Elasticsearch Architecture
The main components of Elasticsearch architecture are:
Node: A node is an instance of Elasticsearch that stores data and provides search and indexing capabilities. Nodes can be configured to be either a master node or a data node, or both. Master nodes are responsible for cluster-wide management, while data nodes store the data and perform search operations.
Cluster: A cluster is a group of one or more nodes working together to store and process data. A cluster can contain multiple indices (collections of documents) and shards (a way to distribute data across multiple nodes).
Index: An index is a collection of documents that share a similar structure. Each document is represented as a JSON object and contains one or more fields. Elasticsearch indexes all fields by default, making it easy to search and analyze data.
Shards: An index can be split into multiple shards, which are essentially smaller subsets of the index. Sharding allows for the parallel processing of data and distributed storage across multiple nodes.
Replicas: Elasticsearch can create replicas of each shard to provide fault tolerance and high availability. Replicas are copies of the original shard and can be located on different nodes.
Data Node Cluster Architecture
Data nodes are responsible for storing and indexing data, as well as performing search and aggregation operations. The architecture is designed to be scalable and distributed, allowing for horizontal scaling by adding more nodes to the cluster.
Here are the main components of an Elasticsearch data node cluster architecture:
Data Node: A node is an instance of Elasticsearch that stores data and provides search and indexing capabilities. In a data node cluster, each node is responsible for storing a portion of the index data and serving search queries against that data.
Cluster State: The cluster state is a data structure that holds information about the cluster, including the list of nodes, indices, shards, and their locations.

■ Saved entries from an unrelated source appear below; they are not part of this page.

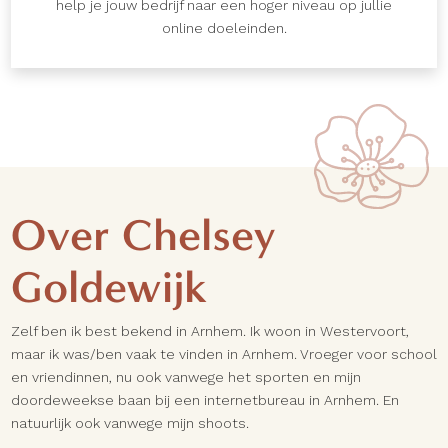
help je jouw bedrijf naar een hoger niveau op jullie
online doeleinden.
Over Chelsey
Goldewijk
Zelf ben ik best bekend in Arnhem. Ik woon in Westervoort,
maar ik was/ben vaak te vinden in Arnhem. Vroeger voor school
en vriendinnen, nu ook vanwege het sporten en mijn
doordeweekse baan bij een internetbureau in Arnhem. En
natuurlijk ook vanwege mijn shoots.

The master node is responsible for maintaining the cluster state and distributing it to all other nodes in the cluster.
Discovery and transport: Nodes in an Elasticsearch cluster communicate with each other using two protocols: discovery and transport. The discovery protocol is responsible for discovering new nodes joining the cluster or nodes that have left the cluster. The transport protocol is responsible for sending and receiving data between nodes.
Index Request
Index request is executed as below block diagram in Elasticsearch.
Who Is Using Elasticsearch?
Few companies and organizations that use Elasticsearch:
Netflix: Netflix uses Elasticsearch to power its search and recommendations engine, allowing users to quickly find content to watch.
GitHub: GitHub uses Elasticsearch to provide fast and efficient search capabilities across their code repositories, issues, and pull requests.
Uber: Uber uses Elasticsearch to power their real-time analytics platform, allowing them to track and analyze data on its ride-hailing service in real-time.
Wikipedia: Wikipedia uses Elasticsearch to power its search engine and provide fast and accurate search results to users.